Do officials do a good job of calling "clutch-and-grab" infractions consistently?

I think that the WCHA is getting better and better at this every year. The only thing we can really ask for as fans/commentators is that the game be called evenly. Sure, as Husky fans, we see our boys called more often than the Gophers and Badgers, but that's life. I do feel that this past season was the first where, for the most part, the calls were made evenly.

One fact that gets lost in the translation around the Houghton, MI, area is that the WCHA is filled with young referees. It's going to take some time for them to get acquinted with how the league functions. The improvement from 2004-05 to 2005-06 was a huge step forward for many of these younger guys, and I hope that trend continues in the years to come.

What do you think of the "checking from behind" crackdown?

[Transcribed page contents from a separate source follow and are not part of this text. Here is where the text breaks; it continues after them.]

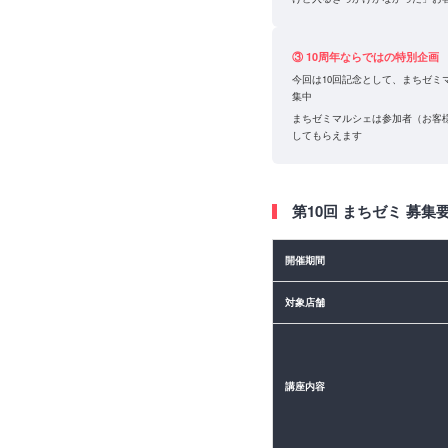
③ 10周年ならではの特別企画
今回は10回記念として、まちゼミマ
集中
まちゼミマルシェは参加者（お客
してもらえます
第10回 まちゼミ 募集
開催期間
対象店舗
講座内容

My initial gut reaction to this was, "what a stupid rule this is". Having seen it action, I think that the officials have the right idea, but there needs to be a level of discretion. Having a player automatically ejected for his mistake isn't quite the answer.

There were plenty of hits this season that did warrant the ejection. In the heat of the battle, hits like those tend to happen. That, of course, doesn't mean the player shouldn't use his head. However, I think that checks away from the boards, or checks where both players are locked up with their sticks across each other, and both players hit the boards simultaneously are not deserving of the five minute major and immediate ejection.

It's easy to get into a circular arguement here about what should be the way to judge these penalties. The only obvious thing is that the old form of discretion wasn't working. However, the new way isn't really either. Hopefully this will be tweeked into some area in between in the coming seasons.

What NHL rules change would you like to see adopted in college hockey, and which one do you want college hockey to stay away from?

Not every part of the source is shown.